Required action — Your reply is to be the lines below, exactly as written, with images omitted.

[Dataset entries]
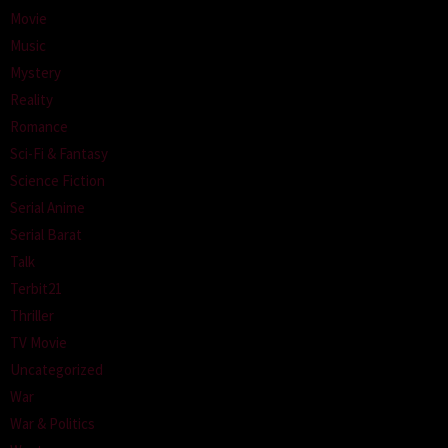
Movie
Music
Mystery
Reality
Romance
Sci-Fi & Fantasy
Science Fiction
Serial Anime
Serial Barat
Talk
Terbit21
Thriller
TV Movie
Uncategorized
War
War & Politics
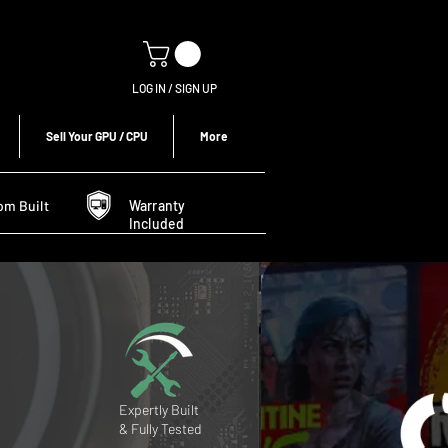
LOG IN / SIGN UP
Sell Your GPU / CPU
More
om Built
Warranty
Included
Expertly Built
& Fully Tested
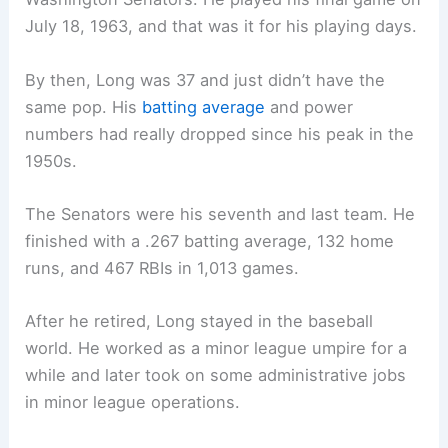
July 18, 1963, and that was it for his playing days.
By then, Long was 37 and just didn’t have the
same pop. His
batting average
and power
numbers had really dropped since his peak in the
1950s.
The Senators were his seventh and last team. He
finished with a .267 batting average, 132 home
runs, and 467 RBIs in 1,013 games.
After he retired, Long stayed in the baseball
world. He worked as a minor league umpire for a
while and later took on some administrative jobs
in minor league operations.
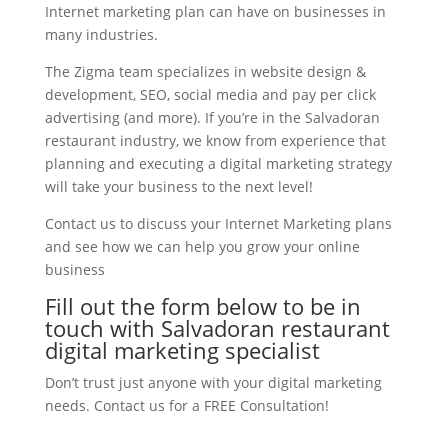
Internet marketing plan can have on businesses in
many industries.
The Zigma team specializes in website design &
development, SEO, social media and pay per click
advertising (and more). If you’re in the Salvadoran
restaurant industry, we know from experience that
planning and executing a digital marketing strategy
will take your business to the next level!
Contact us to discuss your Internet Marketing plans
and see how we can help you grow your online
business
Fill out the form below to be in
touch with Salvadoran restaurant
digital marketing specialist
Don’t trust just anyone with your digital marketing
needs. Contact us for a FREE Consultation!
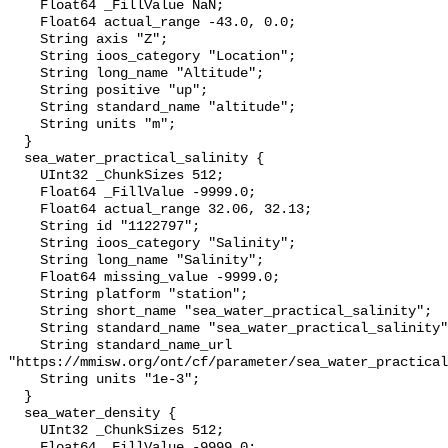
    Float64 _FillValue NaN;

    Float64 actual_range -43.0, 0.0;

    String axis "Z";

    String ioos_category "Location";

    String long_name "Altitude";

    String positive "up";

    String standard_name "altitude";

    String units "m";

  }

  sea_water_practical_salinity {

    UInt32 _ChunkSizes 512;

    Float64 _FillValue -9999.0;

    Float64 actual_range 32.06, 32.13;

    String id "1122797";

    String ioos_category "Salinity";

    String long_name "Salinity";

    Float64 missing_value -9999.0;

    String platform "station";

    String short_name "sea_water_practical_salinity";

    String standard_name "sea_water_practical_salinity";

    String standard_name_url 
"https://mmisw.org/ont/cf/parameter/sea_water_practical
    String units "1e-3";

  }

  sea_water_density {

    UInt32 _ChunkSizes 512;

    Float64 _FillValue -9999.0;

Solution for this task —
Movie
Music
Mystery
Reality
Romance
Sci-Fi & Fantasy
Science Fiction
Serial Anime
Serial Barat
Talk
Terbit21
Thriller
TV Movie
Uncategorized
War
War & Politics
LOG IN / SIGN UP
Sell Your GPU / CPU
More
om Built
Warranty
Included
Expertly Built
& Fully Tested
July 18, 1963, and that was it for his playing days.
By then, Long was 37 and just didn’t have the
same pop. His
batting average
and power
numbers had really dropped since his peak in the
1950s.
The Senators were his seventh and last team. He
finished with a .267 batting average, 132 home
runs, and 467 RBIs in 1,013 games.
After he retired, Long stayed in the baseball
world. He worked as a minor league umpire for a
while and later took on some administrative jobs
in minor league operations.
Internet marketing plan can have on businesses in
many industries.
The Zigma team specializes in website design &
development, SEO, social media and pay per click
advertising (and more). If you’re in the Salvadoran
restaurant industry, we know from experience that
planning and executing a digital marketing strategy
will take your business to the next level!
Contact us to discuss your Internet Marketing plans
and see how we can help you grow your online
business
Fill out the form below to be in
touch with Salvadoran restaurant
digital marketing specialist
Don’t trust just anyone with your digital marketing
needs. Contact us for a FREE Consultation!
    Float64 _FillValue NaN;

    Float64 actual_range -43.0, 0.0;

    String axis "Z";

    String ioos_category "Location";

    String long_name "Altitude";

    String positive "up";

    String standard_name "altitude";

    String units "m";

  }

  sea_water_practical_salinity {

    UInt32 _ChunkSizes 512;

    Float64 _FillValue -9999.0;

    Float64 actual_range 32.06, 32.13;

    String id "1122797";

    String ioos_category "Salinity";

    String long_name "Salinity";

    Float64 missing_value -9999.0;

    String platform "station";

    String short_name "sea_water_practical_salinity";

    String standard_name "sea_water_practical_salinity";

    String standard_name_url 
"https://mmisw.org/ont/cf/parameter/sea_water_practical
    String units "1e-3";

  }

  sea_water_density {

    UInt32 _ChunkSizes 512;

    Float64 _FillValue -9999.0;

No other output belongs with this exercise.